To illustrate her point, she tells the story of a local homeless man who had a job offer but didn’t have required identification and a home address to put on the application.
He found a friend in one of the Delray library’s reference librarians who became his coach, helping him navigate his way to receiving proper identification and an address.
“We connected with that person and changed his life,” Ronald said. “It happens often.”
Ronald believes a library should not just serve the community but should also be a part of it in many ways. “You have to be responsive to new demands and needs,” she said.
That’s exactly what the library did soon after Hurricane Irma. Before most people had electricity, the library was open for anyone who needed to use a computer, charge a cellphone or just cool off in air conditioning. Many people used the library resources to reach family members to let them know they were OK.
In addition, the library hosted organizations that served food in the parking lot.
“It’s not what you normally think a library would do,” said Nancy Dockerty, who heads the Delray Beach Public Library’s board of directors. “Karen’s very big on community, and that’s what makes her a perfect fit for Delray, because that’s what this city is all about.”
Ronald’s commitment to serving the city’s diverse community is one of the driving forces behind some new initiatives. She is working to increase the number of books available in Haitian Creole and Spanish. She also would like to have programs, such as story times, conducted in multiple languages.
With financial support being sought from residents and charitable foundations, the library team also hopes to roll out a bookmobile.
Instead of just stacks of books inside a bus-sized vehicle, though, the new bookmobile will have iPads, as well as books that can be taken into a community center or school, where staff members can conduct everything from story times to parenting classes.
“She has a ton of experience,” Dockerty said, adding that Ronald not only ran municipal libraries but also another nonprofit library like Delray Beach’s, which is a 501(c)(3) nonprofit run by a board.
Before coming to Delray Beach this summer, Ronald — who declined to give her age — spent more than seven years as director of the public library in Fairfield, Connecticut.
She was one of 70 applicants from around the country for the Delray Beach library job, lured by the challenge and the freedom to innovate, as well as by the weather.
“I don’t like snow,” she said.
That might sound strange coming from someone who grew up in Canada and worked there as the political assistant to a member of Parliament. Later, she worked as a political assistant to the Ministry of External Affairs — the Canadian equivalent of the U.S. State Department.

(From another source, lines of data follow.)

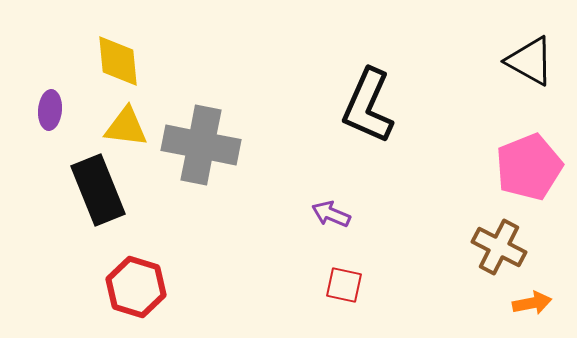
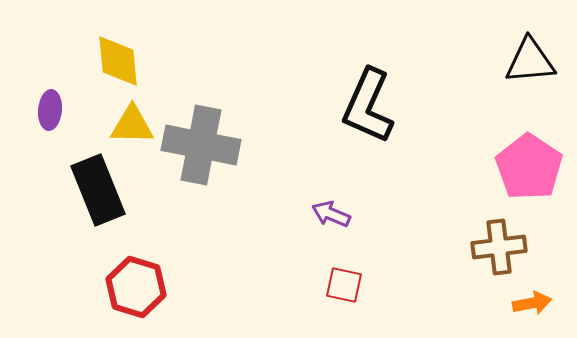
black triangle: rotated 34 degrees counterclockwise
yellow triangle: moved 6 px right, 2 px up; rotated 6 degrees counterclockwise
pink pentagon: rotated 16 degrees counterclockwise
brown cross: rotated 34 degrees counterclockwise
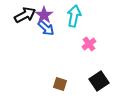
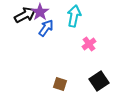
purple star: moved 4 px left, 3 px up
blue arrow: rotated 96 degrees counterclockwise
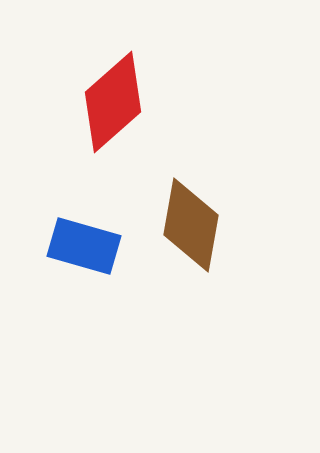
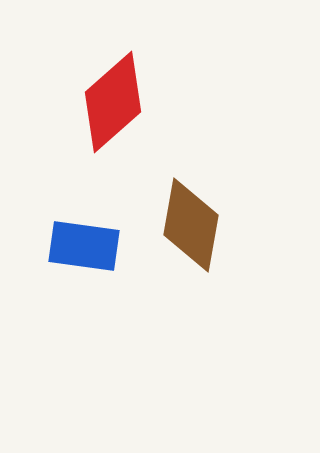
blue rectangle: rotated 8 degrees counterclockwise
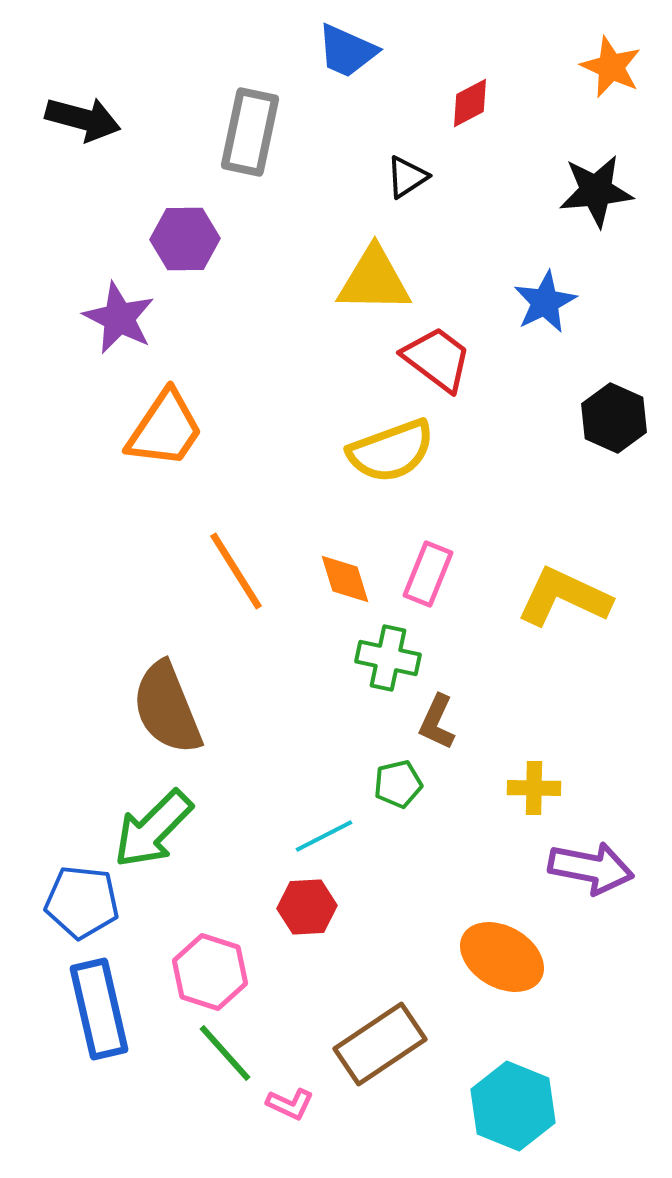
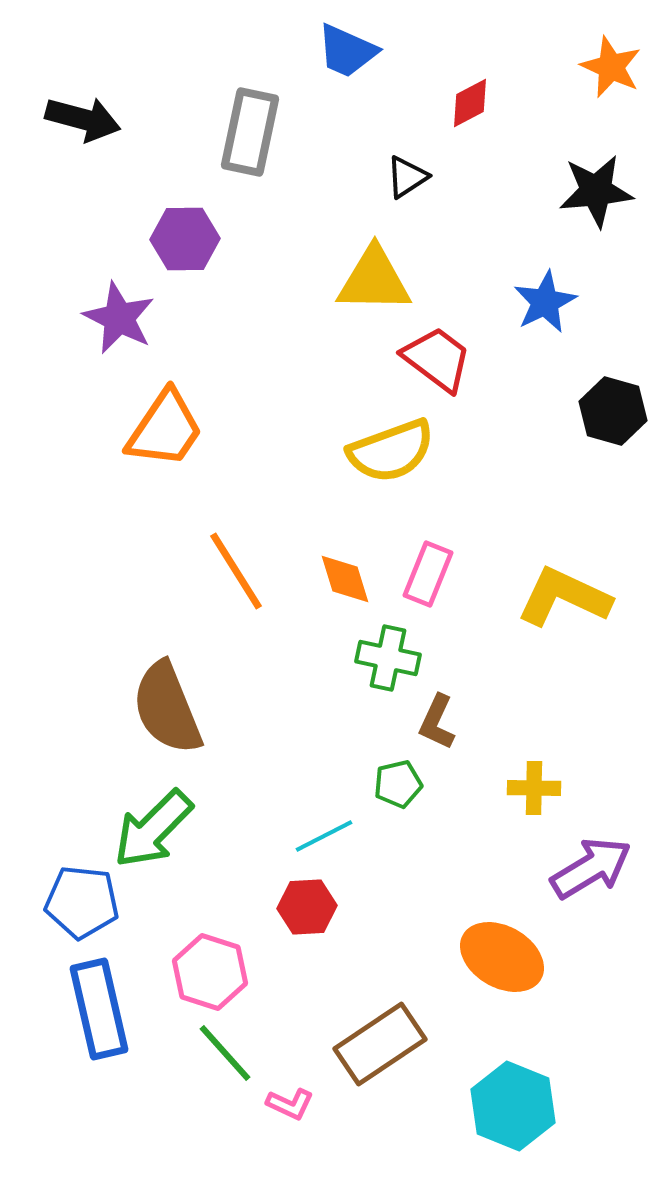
black hexagon: moved 1 px left, 7 px up; rotated 8 degrees counterclockwise
purple arrow: rotated 42 degrees counterclockwise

If that seems like a far different world from running a library, Ronald says both jobs are about finding solutions.
“I was helping people solve problems all day long,” she says of her time in government.
Seeking to move in a different direction after the world of politics, Ronald went back to school and earned a master of library and information science degree and a master’s degree in political science. She also worked toward a doctorate in computing science and technology with a concentration on information science.
With a focus on listening to people in the community and finding ways to help them, Ronald is changing old stereotypes and perceptions.
“People think librarians are very reserved,” she said. “They don’t always see us as people wanting to move a community forward.”